**Data excerpts:**
-.-.-

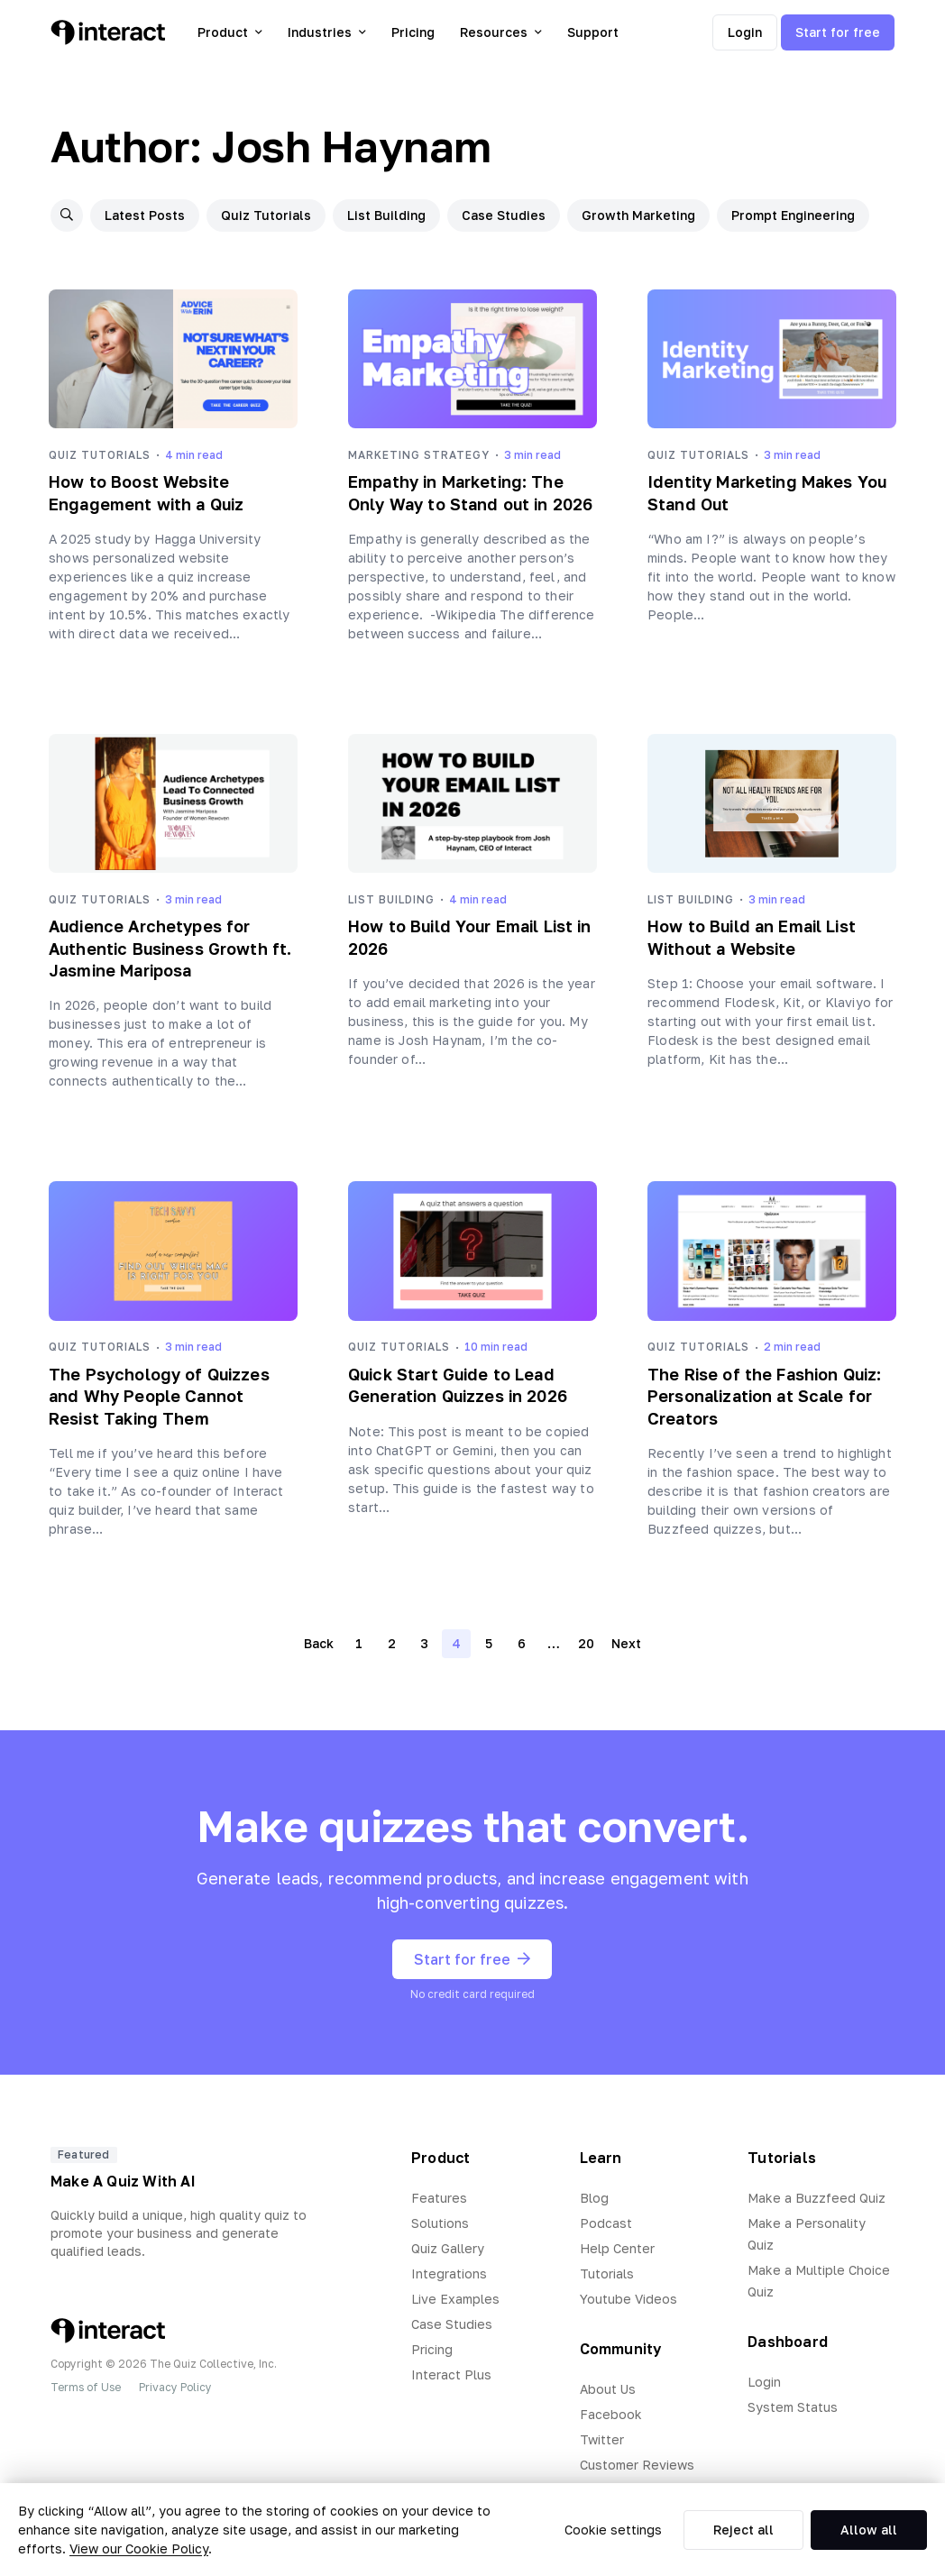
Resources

-.-.-

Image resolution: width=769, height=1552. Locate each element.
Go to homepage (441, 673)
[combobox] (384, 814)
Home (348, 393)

-.-.-

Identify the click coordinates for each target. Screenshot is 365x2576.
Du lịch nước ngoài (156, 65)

-.-.-

**Work instructions:** What lines of the material above hold the string "each"? Please copy them.

**Response below:**
Image resolution: width=769, height=1552. Locate each element.
Identify the click coordinates for each target. Screenshot is 365x2576.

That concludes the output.